Il Presidente restò calmo, immobile «lo sai che non ti sto dicendo questo, ma non puoi… dovresti evitare di toccare certi argomenti.»
«Me lo chiedono», rispose lanciando un’occhiata di sguincio.
«E tu smettila di rispondere alle provocazioni. È stato creato un account tutto per te sui vari social…»
«E non li posso usare perché gli accessi ce li ha il Segretario di Stato, cosa vuoi che faccia?» lo interruppe rialzando la voce.
«Vorrei che tu ti facessi riprendere in pose istituzionali, come fanno tutti i regnanti e i politici del mondo, e facessi le tue esternazioni in maniera ufficiale e giusta per il tuo ruolo. Nessun giornalista e nessuna domanda a trabocchetto.»
«Mi riprendete, tagliate quello che non vi piace, cambiate le mie parole come volete voi e poi pubblicate. Non mi va. Voglio essere padrone dei miei pensieri, Santo…» bloccò un’imprecazione portandosi un pugno alle labbra «insomma, lasciatemi in pace». Il Sovrano esprimeva un’ira che ormai troppo spesso esplodeva in pubblico e anche questo era un problema.

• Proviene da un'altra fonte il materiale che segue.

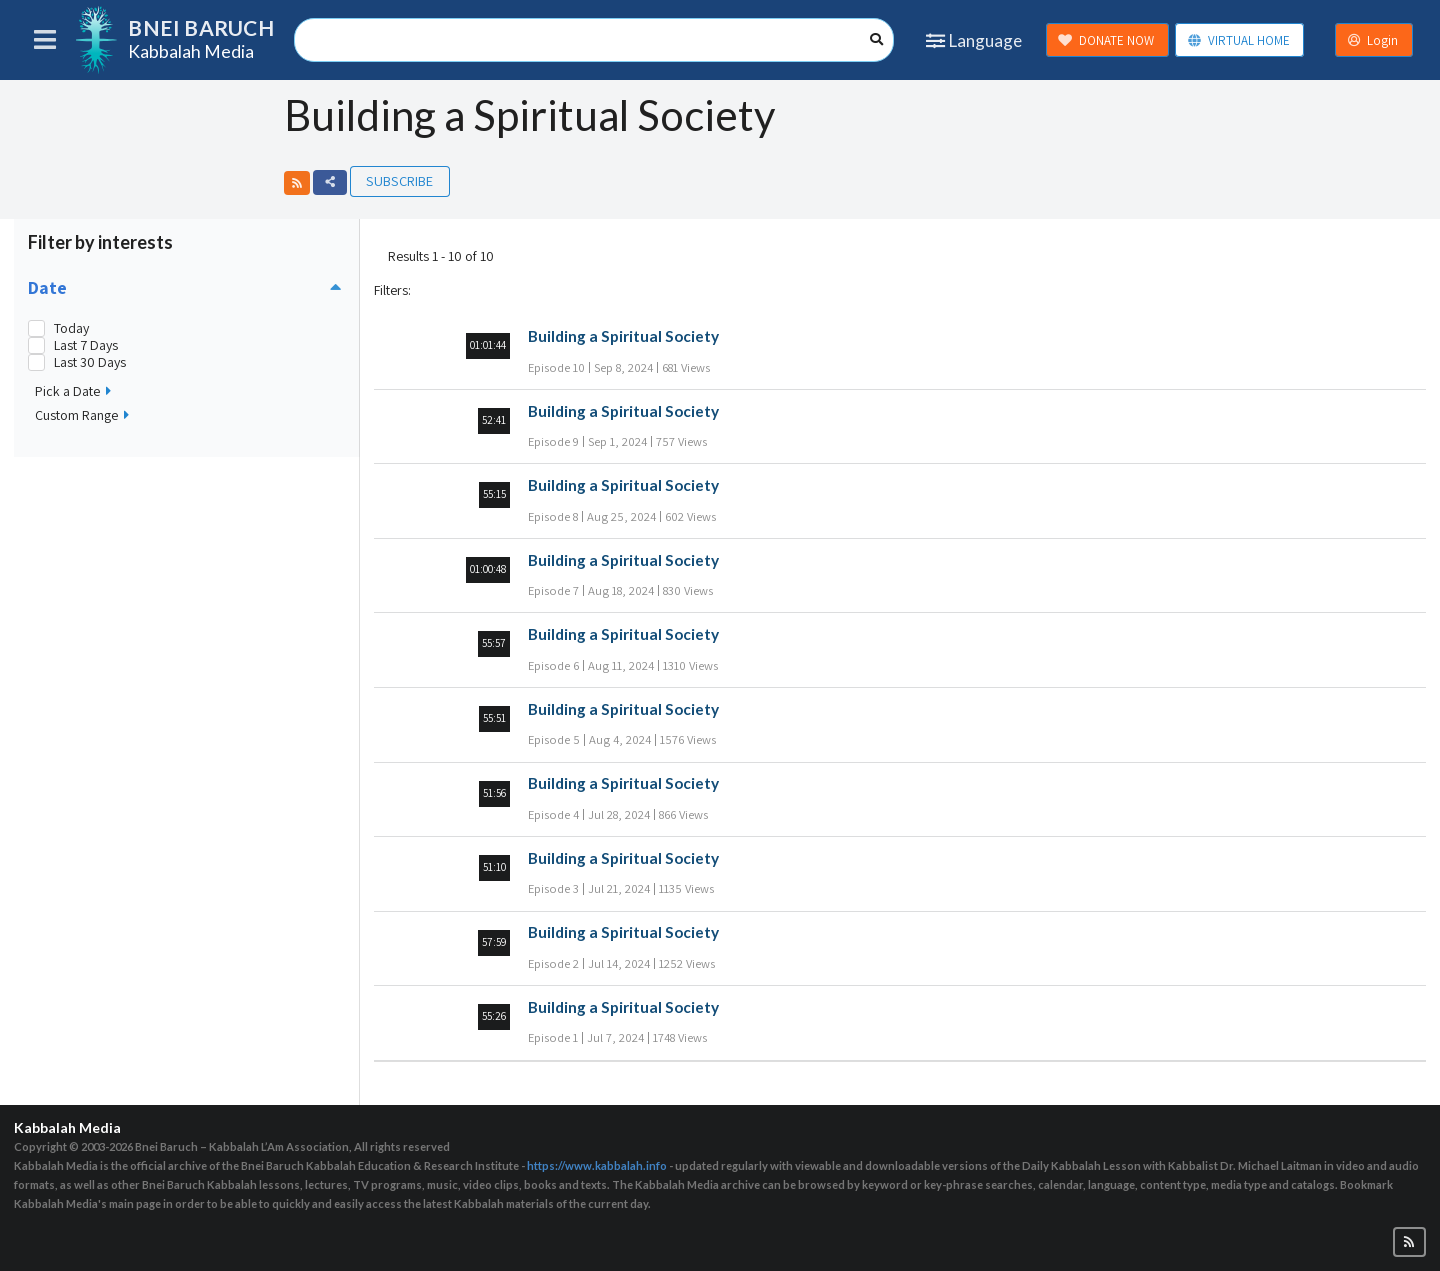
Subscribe (399, 180)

Riprese a manipolare il suo giocattolo e si calmò in pochi minuti, accennando un sorriso beffardo. La calma dopo la marachella.
Vargas si avvicinò all’amico e gli fece segno di porgergli l’aggeggio, lo prese fra le mani e cercò di capirne l’utilità, poi, mostrò un timido sorriso, un tentativo di distensione, e riprese a parlare, quasi distrattamente «è la stampa, quelli ti mettono in difficoltà, se ne approfittano perché sei troppo disponibile, siamo d’accordo su questo?»
«È la stampa, sì. Però io non dico cose che non penso e non voglio essere censurato. Siamo d’accordo su questo?» lo imitò senza allegria.
«Non vuoi riconsiderare le tue posizioni ufficiali su un’eventuale apertura al sacerdozio femminile, che naturalmente non è una cosa nelle tue possibilità. Ma tu magari hai una tua inclinazione personale, un’opinione che potrebbe essere importante per molte persone, sai, sapere che sei dalla loro parte anche se non…»
«Dovrei dire una cosa che non penso perché tanto, all’atto pratico non ha importanza? Questo mi chiedi?»
«Ti chiedo di non mettere in difficoltà la Chiesa, di non crearti nemici tra chi dovrebbe sentirsi rappresentato da te, di smettere di dire tutto quello che ti passa per la testa solo perché è ciò che pensi.
Voglio che tu cominci a ragionare da leader, una bandiera che la gente ha bisogno di seguire.»
Il Sovrano guardò il suo Presidente con occhi incendiari e urlò «Io non sono un leader, sono un pastore e il mio gregge lo prendo a calci nel culo se pensa di potersi rivoltare contro di me.»
«Ebbene, vedo che stai ampliando il tuo vocabolario, evidentemente sul 6 trovi programmi istruttivi. E sia. Il mio compito è quello di proteggere i tuoi affari, di amministrare il tuo regno.»
«Ma noi siamo anche amici, non è più così, forse?»
«Naturalmente.»
Il Presidente si incamminò verso il Sovrano immobile, con le ultime scintille che gli si consumavano negli occhi e il fiato corto per l’eccitazione. Si abbracciarono con entusiasmo fanciullesco.
«Adesso ti lascio alle tue… occupazioni.» disse Vargas tenendogli la mano in segno di affetto.
«Resta, tra poco verrà servito il thè. È sempre stato un momento speciale per noi.»
«Lo so, ma oggi non posso, devo sistemare questo piccolo fastidio.
Sta tranquillo, aggiusterò tutto. Come sempre.»
Due ore dopo, un inserviente uscì di corsa dagli alloggi privati del Papa. Era andato a ritirare la tazza del thè e lo aveva trovato privo di vita, accasciato sulla scrivania con una stana molla in mano e l’aspetto sereno, quasi divertito.
Due settimane dopo, il Conclave elesse il nuovo Sovrano dello Stato del Vaticano, ufficiosamente su indicazione del Presidente del Governatorato Vargas.